WisdomTree Minds on the Markets
Minds on the Markets
Minds on the Markets
ARCHIVE: March 13, 2023
Dazed and Confused
Do you ever get the feeling that the more the Fed speaks out publicly, the more inclined the markets are to experience challenging conditions? Last week’s Semiannual Monetary Policy testimonies to both houses of Congress certainly seemed to underscore this point.

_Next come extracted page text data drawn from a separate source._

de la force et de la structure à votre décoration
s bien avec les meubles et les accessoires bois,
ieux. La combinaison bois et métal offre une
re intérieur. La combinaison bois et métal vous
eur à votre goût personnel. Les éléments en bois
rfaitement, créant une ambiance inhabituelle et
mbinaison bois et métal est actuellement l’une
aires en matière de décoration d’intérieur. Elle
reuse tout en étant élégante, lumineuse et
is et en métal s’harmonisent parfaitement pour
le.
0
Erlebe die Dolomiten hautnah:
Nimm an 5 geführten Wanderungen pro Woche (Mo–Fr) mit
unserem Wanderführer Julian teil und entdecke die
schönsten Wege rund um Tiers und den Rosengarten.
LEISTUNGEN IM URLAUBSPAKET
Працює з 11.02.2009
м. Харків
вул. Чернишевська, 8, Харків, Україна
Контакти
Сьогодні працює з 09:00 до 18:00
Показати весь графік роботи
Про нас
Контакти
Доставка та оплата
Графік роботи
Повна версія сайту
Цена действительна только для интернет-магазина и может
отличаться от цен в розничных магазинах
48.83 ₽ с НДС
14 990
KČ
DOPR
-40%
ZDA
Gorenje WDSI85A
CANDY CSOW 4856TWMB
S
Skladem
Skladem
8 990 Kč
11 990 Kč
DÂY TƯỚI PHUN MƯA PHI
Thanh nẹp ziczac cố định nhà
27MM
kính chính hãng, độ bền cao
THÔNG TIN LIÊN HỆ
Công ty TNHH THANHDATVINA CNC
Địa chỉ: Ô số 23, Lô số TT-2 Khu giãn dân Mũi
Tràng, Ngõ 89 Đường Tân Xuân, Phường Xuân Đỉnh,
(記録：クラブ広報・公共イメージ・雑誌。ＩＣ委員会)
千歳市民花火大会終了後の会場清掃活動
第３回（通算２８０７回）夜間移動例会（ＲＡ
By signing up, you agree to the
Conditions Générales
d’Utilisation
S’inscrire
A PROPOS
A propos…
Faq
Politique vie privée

Let’s go back in time for a moment. For those of you who may remember, there was a time when the Fed was not the “open book” it has seemingly become. Yes, public appearances and testimonies occurred, but official “forward guidance” was not really a consideration. In fact, we remember a time when the policy makers didn’t even communicate what the actual result was from an Federal Open Market Committee (FOMC) meeting. In order to determine if any potential rate action had occurred, let alone the magnitude of such a move, market participants had to figure it out for themselves based upon the Fed’s open market operations and whether or not money needed to be added or subtracted to the banking system. The end result would ultimately be confirmed after the fact.
That brings us back to last week’s appearances by Fed Chairman Powell and the attendant market reactions. There is no doubt the two key takeaways from the Fed Chairman’s testimonies were: the policy makers are prepared to increase the pace of rate hikes if needed, and the ultimate rate peak is likely to be higher than expected. Both of these revelations from Powell ran explicitly counter to the markets’ narrative from earlier in the year when the overarching themes were not only that the Fed was close to ending this rate hike cycle but that rate cuts could possibly come sooner rather than later.

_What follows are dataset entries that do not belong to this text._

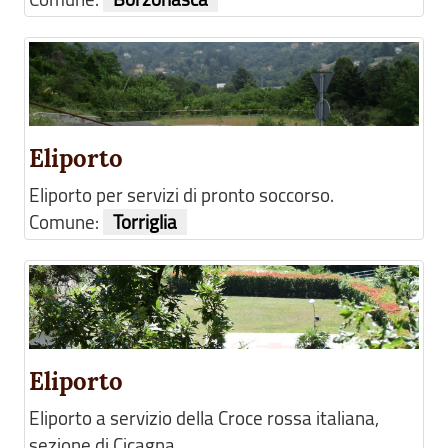
Eliporto
Eliporto per servizi di pronto soccorso.
Comune:
Torriglia
Eliporto
Eliporto a servizio della Croce rossa italiana,
sezione di Cicagna.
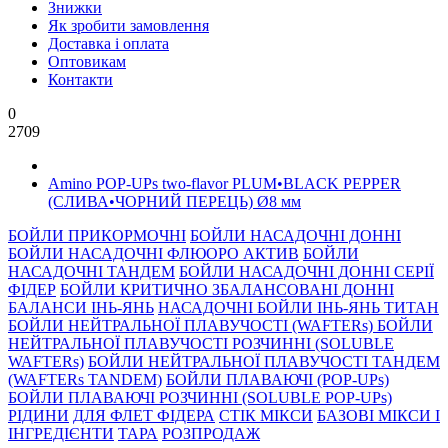
Знижки
Як зробити замовлення
Доставка і оплата
Оптовикам
Контакти
0
2709
Amino POP-UPs two-flavor PLUM•BLACK PEPPER
(СЛИВА•ЧОРНИЙ ПЕРЕЦЬ) Ø8 мм
БОЙЛИ ПРИКОРМОЧНI
БОЙЛИ НАСАДОЧНI ДОННI
БОЙЛИ НАСАДОЧНІ ФЛЮОРО АКТИВ
БОЙЛИ
НАСАДОЧНІ ТАНДЕМ
БОЙЛИ НАСАДОЧНI ДОННI СЕРIÏ
ФIДЕР
БОЙЛИ КРИТИЧНО ЗБАЛАНСОВАНІ ДОННІ
БАЛАНСИ ІНЬ-ЯНЬ
НАСАДОЧНІ БОЙЛИ ІНЬ-ЯНЬ ТИТАН
БОЙЛИ НЕЙТРАЛЬНОÏ ПЛАВУЧОСТI (WAFTERs)
БОЙЛИ
НЕЙТРАЛЬНОЇ ПЛАВУЧОСТІ РОЗЧИННІ (SOLUBLE
WAFTERs)
БОЙЛИ НЕЙТРАЛЬНОЇ ПЛАВУЧОСТІ ТАНДЕМ
(WAFTERs TANDEM)
БОЙЛИ ПЛАВАЮЧІ (POP-UPs)
БОЙЛИ ПЛАВАЮЧI РОЗЧИННI (SOLUBLE POP-UPs)
РIДИНИ
ДЛЯ ФЛЕТ ФІДЕРА
СТIК МIКСИ
БАЗОВІ МІКСИ І
ІНГРЕДІЄНТИ
ТАРА
РОЗПРОДАЖ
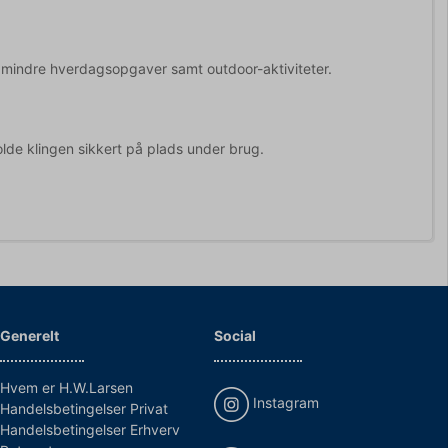
l mindre hverdagsopgaver samt outdoor-aktiviteter.
lde klingen sikkert på plads under brug.
Generelt
Social
Hvem er H.W.Larsen
Instagram
Handelsbetingelser Privat
Handelsbetingelser Erhverv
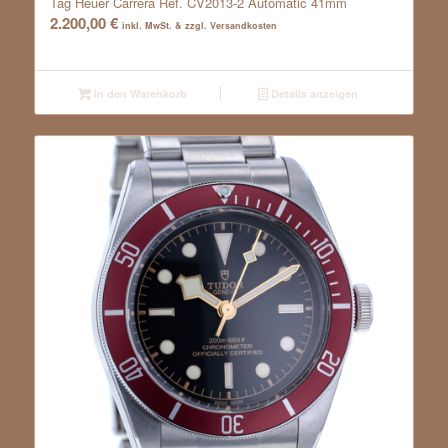
Tag Heuer Carrera Ref. CV2013-2 Automatic 41mm
2.200,00
€
inkl. MwSt. & zzgl. Versandkosten
In den Warenkorb
Details anzeigen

While these headlines certainly grabbed our attention as well, they got us thinking, specifically on the first point. Why would Powell open the door for a potential 50-basis point (bp) rate hike at upcoming FOMC meetings? The Fed had already downshifted from 75-bp to 50-bp and then 25-bp increases. Why not just raise rates by quarter-point intervals for a longer period to get the terminal rate where it needed to be?

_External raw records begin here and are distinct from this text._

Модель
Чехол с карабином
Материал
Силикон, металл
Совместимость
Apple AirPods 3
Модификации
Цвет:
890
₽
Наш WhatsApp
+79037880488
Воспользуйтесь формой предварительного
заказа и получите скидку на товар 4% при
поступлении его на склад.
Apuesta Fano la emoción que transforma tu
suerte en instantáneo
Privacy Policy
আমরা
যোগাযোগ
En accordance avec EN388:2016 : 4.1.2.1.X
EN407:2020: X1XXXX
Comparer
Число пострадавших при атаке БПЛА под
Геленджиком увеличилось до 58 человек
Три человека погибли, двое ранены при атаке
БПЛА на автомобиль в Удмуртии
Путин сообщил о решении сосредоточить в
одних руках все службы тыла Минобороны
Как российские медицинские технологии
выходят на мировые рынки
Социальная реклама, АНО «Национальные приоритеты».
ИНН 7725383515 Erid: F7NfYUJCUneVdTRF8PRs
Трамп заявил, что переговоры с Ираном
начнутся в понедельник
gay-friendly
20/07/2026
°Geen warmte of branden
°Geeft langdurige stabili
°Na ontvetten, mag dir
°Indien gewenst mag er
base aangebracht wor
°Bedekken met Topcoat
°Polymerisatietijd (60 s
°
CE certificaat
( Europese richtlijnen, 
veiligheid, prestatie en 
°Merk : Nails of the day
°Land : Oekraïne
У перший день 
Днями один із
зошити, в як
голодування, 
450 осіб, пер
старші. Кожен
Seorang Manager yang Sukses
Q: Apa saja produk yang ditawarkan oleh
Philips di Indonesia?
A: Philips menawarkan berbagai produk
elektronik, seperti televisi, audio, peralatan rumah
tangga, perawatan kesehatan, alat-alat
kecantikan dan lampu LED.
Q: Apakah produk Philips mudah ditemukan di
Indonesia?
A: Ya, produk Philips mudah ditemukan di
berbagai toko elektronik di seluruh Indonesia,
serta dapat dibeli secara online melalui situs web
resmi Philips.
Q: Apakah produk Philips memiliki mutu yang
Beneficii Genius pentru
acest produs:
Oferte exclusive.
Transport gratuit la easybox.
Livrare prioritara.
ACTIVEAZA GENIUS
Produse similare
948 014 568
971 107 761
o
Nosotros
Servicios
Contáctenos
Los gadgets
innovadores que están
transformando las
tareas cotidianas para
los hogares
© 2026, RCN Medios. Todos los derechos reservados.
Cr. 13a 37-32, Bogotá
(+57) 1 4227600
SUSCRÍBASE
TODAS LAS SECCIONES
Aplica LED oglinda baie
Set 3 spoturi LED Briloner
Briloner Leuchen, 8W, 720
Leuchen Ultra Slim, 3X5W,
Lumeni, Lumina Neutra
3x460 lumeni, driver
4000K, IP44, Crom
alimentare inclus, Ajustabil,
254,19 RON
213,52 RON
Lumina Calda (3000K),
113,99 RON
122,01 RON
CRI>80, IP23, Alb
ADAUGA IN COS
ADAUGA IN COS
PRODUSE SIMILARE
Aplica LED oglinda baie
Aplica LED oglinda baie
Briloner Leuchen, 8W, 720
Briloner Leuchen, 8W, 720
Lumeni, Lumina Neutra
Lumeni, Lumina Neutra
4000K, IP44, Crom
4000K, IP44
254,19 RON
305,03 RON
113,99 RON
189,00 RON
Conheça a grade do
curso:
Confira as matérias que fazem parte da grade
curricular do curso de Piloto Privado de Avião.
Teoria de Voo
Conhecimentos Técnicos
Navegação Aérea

With Powell reinforcing how data-dependent future policy decisions will be, opening the door to a return to half-point rate hikes only added to the overall confusion. The Treasury market’s responses to the jobs data to end the week certainly emphasized that point. The news surrounding the beleaguered Silicon Valley Bank (SVB) only heightened the remarkable turnaround in pricing activity not only for Treasuries but, once again, rate hike expectations, as concerns about potential bank stresses came to the fore.
Just when you think you may have figured out how this tightening cycle is going to end, it seems as if Fed-speak throws you for a loop. Unfortunately, we don’t think the landscape will be changing anytime soon. The genie is officially out of the bottle. Maybe we could dream of a simpler time, say before the mid-1990s or before transparency became all the rage.